#### ASSIGNED TASK:
Produce exactly the lines from the one holding "спорта, ждем ваши сообщения." through the last line of the data below, with every picture left out.

Saved data entries:
╔══

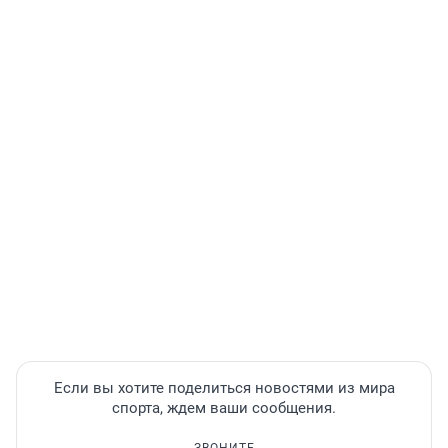
Если вы хотите поделиться новостями из мира
спорта, ждем ваши сообщения.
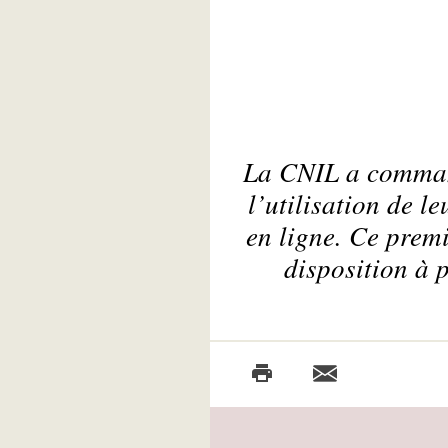
La CNIL a command
l’utilisation de l
en ligne. Ce premi
disposition à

╚══

#### REPLY:
спорта, ждем ваши сообщения.
La CNIL a command
l’utilisation de l
en ligne. Ce premi
disposition à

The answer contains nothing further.